An overview of exploratory data analysis EDA

Last Update:2018-10-05 Source: Internet

Author: User

Developer on Alibaba Coud: Build your first app with APIs, SDKs, and tutorials on the Alibaba Cloud. Read more ＞

Table of Contents 1. Steps and preparations for data exploration 2. Missing value handling

Why do I need to deal with missing values
Why is data has missing values?
Techniques for missing value processing
3. Outlier detection and processing
What's an outlier?
What is the types of outliers?
What is the causes of outliers?
What's the impact of outliers on dataset?
How to detect outlier?
How to remove outlier?
4. The Art of feature engineering
What is feature engineering?
The process of characteristic engineering
What is a variable transformation?
How to use Slew volume slew exchange
A general method of variable transformation
What's feature variable creation and its benefits?

1. Steps and preparations for data exploration

Garbage in, Garbage out

The steps involved in data understanding and processing:

Variable representation (Variable identification)
Univariate analyses (univariate analysis)
Multivariate analysis (bi-variate)
Missing value processing (Missing values treatment)
Outlier handling (outlier treatment)
Variable transformation (Variable transformation)
Variable creation
Finally, to get a better model, you need to iterate step 4-7 several times

Variable Representation Variable identification

Identity features (Predictor, Input) and target values (target, output)
Identification data type (type) and categories (category)

Variables can be defined as different categories:

Single-Variable analysis

At this stage, analyze the variables first. The specific analysis method is determined by the variable being discrete (categorical) or continuous (continuous).

Continuous variables : For continuous variables, you need to know its concentration trend (central tendency) and dispersion (spread). You can use the following statistical indicators and visualization methods:

Discrete variables : For discrete variables, it is often necessary to know the frequency of their values-- Count & count%. You can use bar chart to visualize it.
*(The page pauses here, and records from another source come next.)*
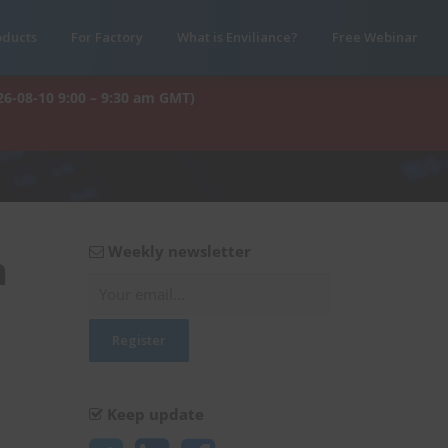
oducts
For Factory
What is Enviliance?
Free Webinar
26-08-10 9:00 – 9:30 am GMT)
Weekly newsletter
n
Keep update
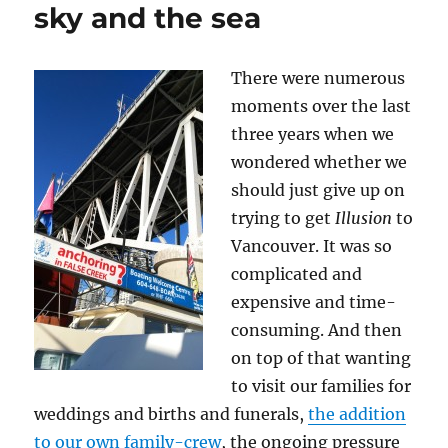
sky and the sea
There were numerous
moments over the last
three years when we
wondered whether we
should just give up on
trying to get
Illusion
to
Vancouver. It was so
complicated and
expensive and time-
consuming. And then
on top of that wanting
to visit our families for
weddings and births and funerals,
the addition
to our own family-crew
, the ongoing pressure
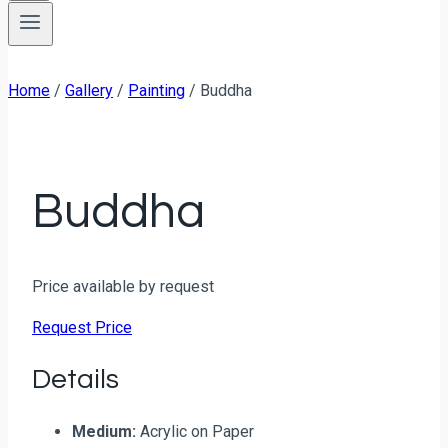
Home
/
Gallery
/
Painting
/
Buddha
Buddha
Price available by request
Request Price
Details
Medium:
Acrylic on Paper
Bi-variate Analysis of multivariate analyses

Look for relationships between variables at predefined levels of significance. Variable pairs can be discrete vs. discrete, continuous vs. continuous, discrete vs. continuous, specific analysis method determined by variable type

Continuous & Continuous
Analyzing the relationship between successive variables, we can directly observe the scatter plot between the variables. This is a neat way to look for continuous variable relationships, because the patterns shown in scatter plots can represent relationships between variables, which can be linear or nonlinear:

Scatter plots can see the relationship between variables, but not the specific correlation intensity. For this reason, the correlation metric (Correlation) is raised:

-1: Completely linear negative correlation
+ 1: Fully linear positive correlation
0: Irrelevant

The correlation can be calculated as follows:
Correlation = covariance (x, y)/SQRT (Var (×) * VAR (Y))

Categorical & categorical

Two-way table: row and column tables represent two variables, numeric values indicate frequency or frequencies
Stacked Histogram (Stacked column chart): This approach is more of a visual form of a bidirectional table
Chi-square test (chi-square test)
The chi-square test is usually used to obtain statistical significance of the relationship between variables, and it examines whether the characteristics shown in the sample are sufficient to reflect the overall characteristics. Chi-square test the difference between the predicted frequency and the actual frequency based on one or more categories of variables in a bidirectional table, which returns the probability of a chi-square distribution under a given degree of freedom
Probability 1: Indicates that two variables are relevant (dependent)
Probability 0: Indicates that two variables are irrelevant (independent)
(To be Continued ...)

Categorical & Continuous
You can visually analyze discrete vs continuous data through box plot.
However, if the value of the discrete variable is too small, it will not have a statistical significance _. To calculate statistical significance, you can use Z-test, t-test, or ANOVA.

z-test/t-test : Evaluate whether the difference between the mean values of two sets of variables is statistically significant

It is more meaningful if the probability of Z is less than two mean. The T-test is similar to the z-test, but it uses a sample of less than 30 between two categories
ANOVA : Evaluate whether the difference between the mean values of two sets of variables is statistically significant

2. Missing value processing Why to handle missing values

Missing values in the training data can reduce the generalization ability of the model, or get a biased (biased) model, because we are not able to accurately analyze the relationship between variables. This can cause a prediction or classification error.

The left and right sides show two cases of unhandled missing values and handling missing values, and they get a completely different conclusion.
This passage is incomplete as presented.